To get an abbreviated new drug application (ANDA) approved, an applicant must prove that its generic drug is bioequivalent to the brand name drug, known as the reference listed drug (RLD). To compare its generic drug with the RLD, the ANDA applicant must have access to a sufficient quantity of the RLD.
For some drugs, the U.S. Food and Drug Administration (FDA) requires that applicants submit a proposed risk management plan called a risk evaluation and mitigation strategy (REMS) to ensure that the benefits of the drug outweigh its risks. FDA may also require elements to assure safe use (ETASU).
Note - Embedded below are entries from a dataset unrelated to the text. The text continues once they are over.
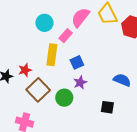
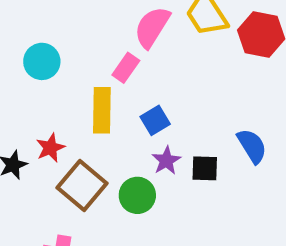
cyan circle: (44, 23) -> (42, 61), moved
blue semicircle: (122, 80) -> (252, 146), turned 42
black square: (107, 107) -> (205, 168), moved

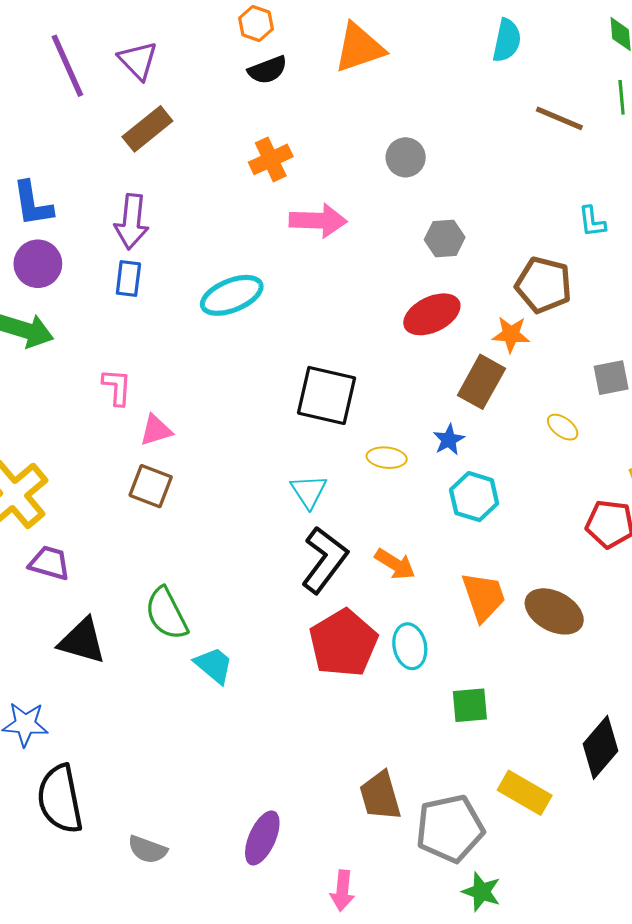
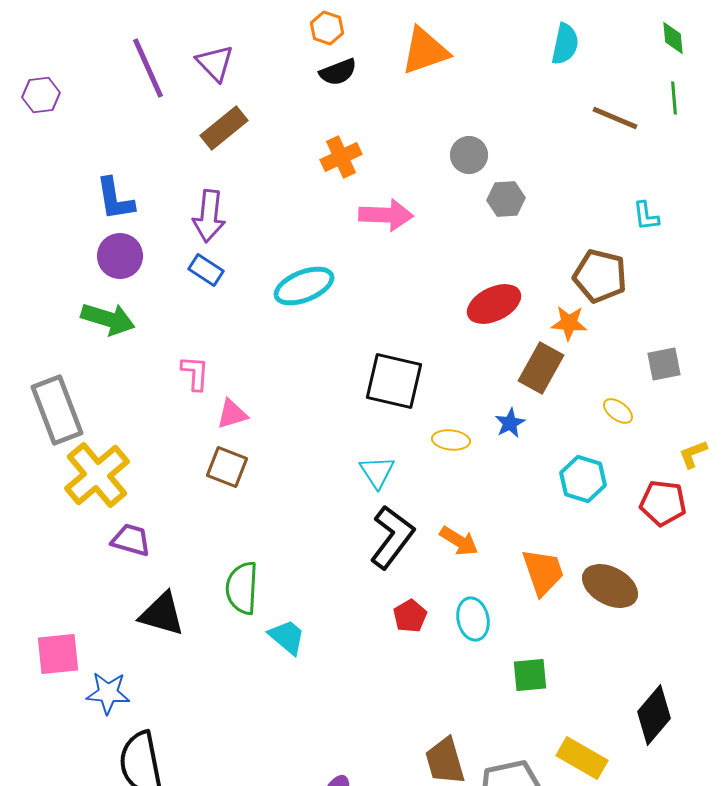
gray hexagon: (445, 238) -> (506, 199), moved
blue rectangle: (128, 279) -> (206, 270), turned -64
cyan hexagon: (474, 497) -> (583, 479), moved
green semicircle: (166, 614) -> (242, 588), turned 30
red pentagon: (343, 643) -> (410, 616), size x0.5

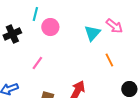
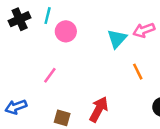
pink arrow: (114, 26) -> (144, 30), turned 120
black cross: (12, 34) -> (20, 19), moved

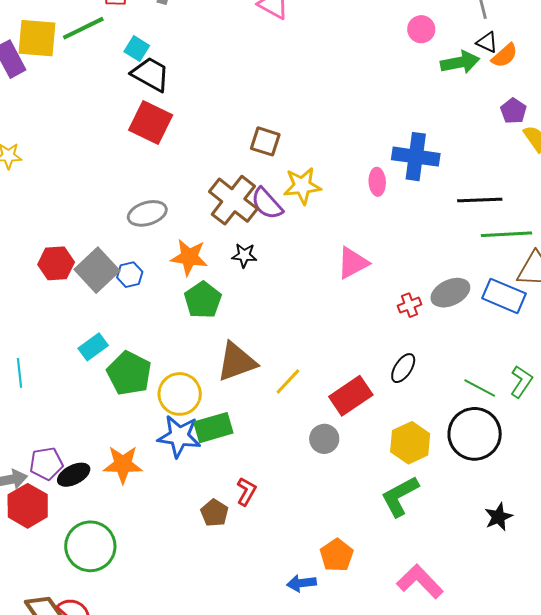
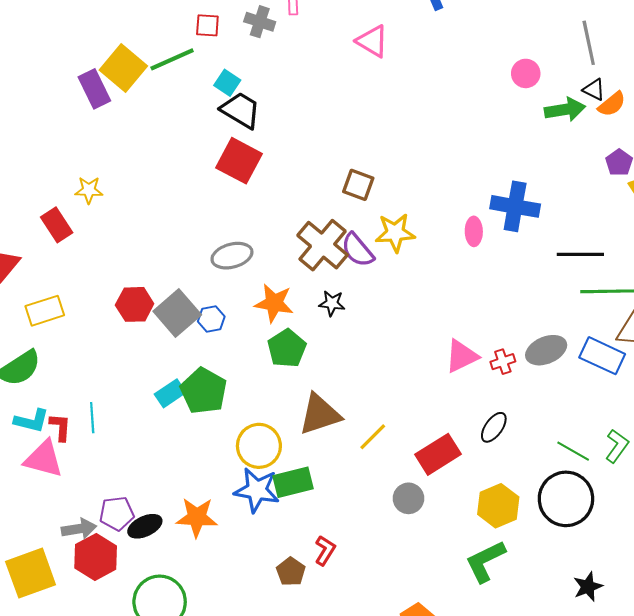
yellow square: (37, 38) -> (123, 68), turned 33
pink triangle: (353, 263) -> (462, 356), moved
green pentagon: (129, 373) -> (204, 391), moved

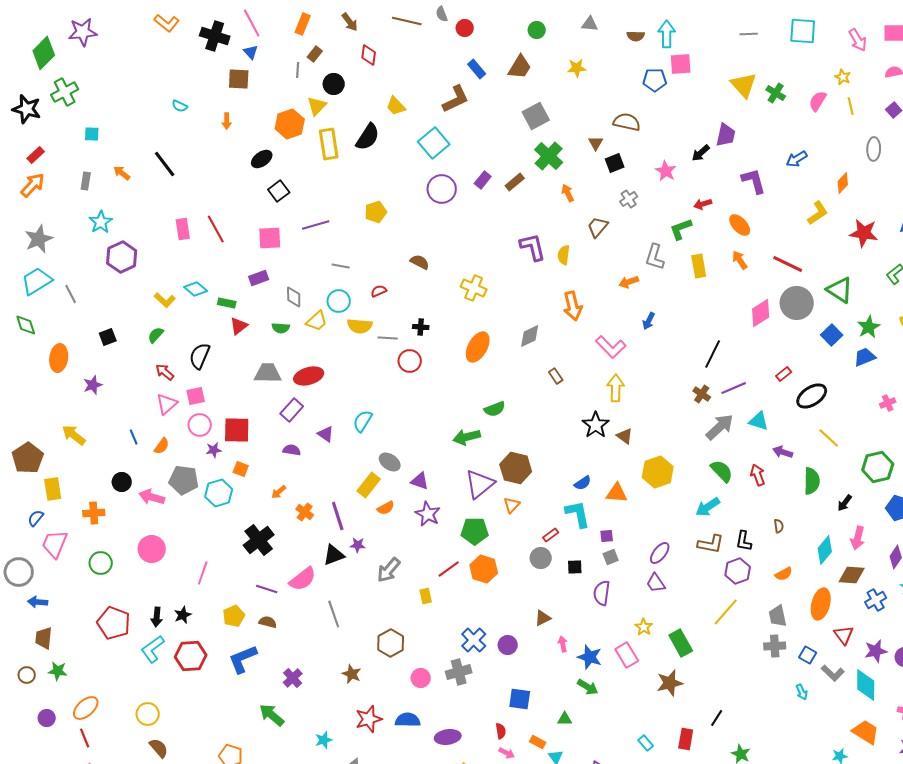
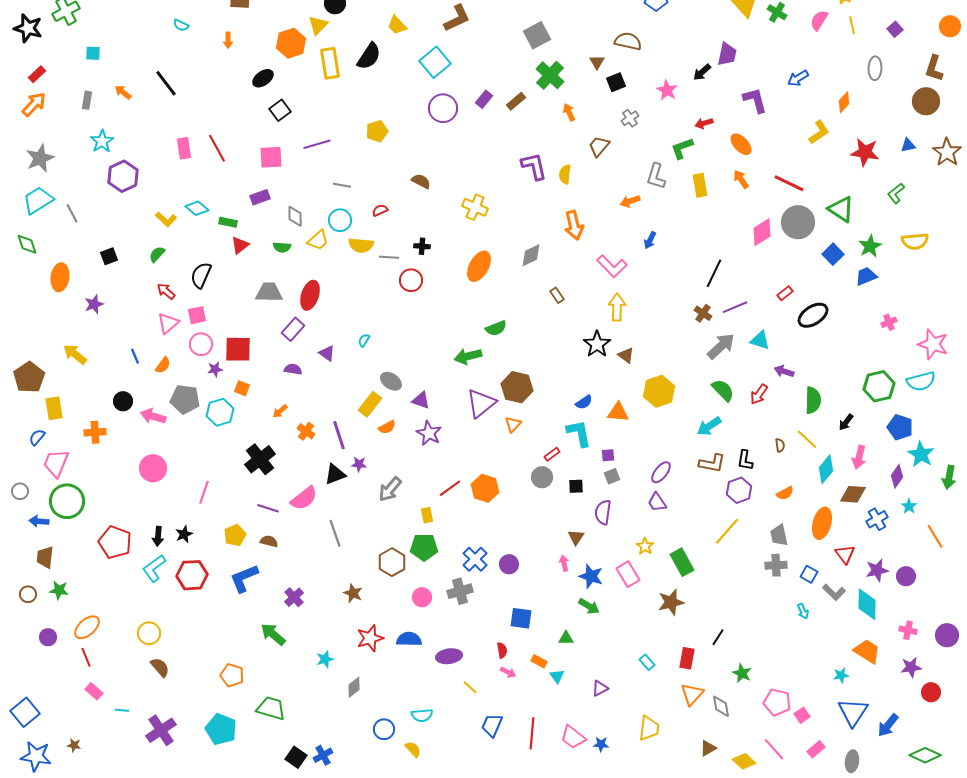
red ellipse: (309, 376) -> (310, 295), turned -56
cyan semicircle: (363, 421) -> (364, 340), size x0.6
yellow line: (829, 438) -> (807, 439), moved
red arrow: (758, 475) -> (759, 394), turned -125
green pentagon: (475, 531) -> (424, 547), moved
green circle: (101, 563) -> (67, 501), moved, size x1.5
gray circle: (19, 572) -> (20, 491), size x0.6
brown triangle: (543, 618) -> (576, 537), moved, turned -30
Some RLD sponsors seek to hinder competition by using REMS and ETASU requirements as justification to refuse to sell their drug to generic drug manufacturers.
In December 2014, FDA published a draft guidance to help generic drug facilities obtain a letter from FDA stating that the agency “will not consider it a violation of the REMS for the RLD sponsor to provide a sufficient quantity of the RLD to the interested generic firm or its agent to allow the firm to perform the testing necessary to support its ANDA.” In order to obtain the letter, the ANDA applicant must prove that its bioequivalence (BE) protocols are comparable to those in the RLD’s REMS ETASU. If obtained, the letter does not require an RLD sponsor to sell its drug to the generic drug company, but rather eliminates REMS as a justification for not doing so.
An ANDA applicant that wishes to obtain such a letter should first make sure that the RLD for which it seeks to create a generic version is subject to REMS approval with ETASU. If so, the ANDA applicant should prepare one or more complete BE protocols that include necessary aspects of the RLD’s labeling and ETASU to conduct the BE study or studies in a safe manner. The draft protocols, along with all informed consent documents and informational materials to be distributed to the study investigators, pharmacists, and subjects, should be submitted to [email protected].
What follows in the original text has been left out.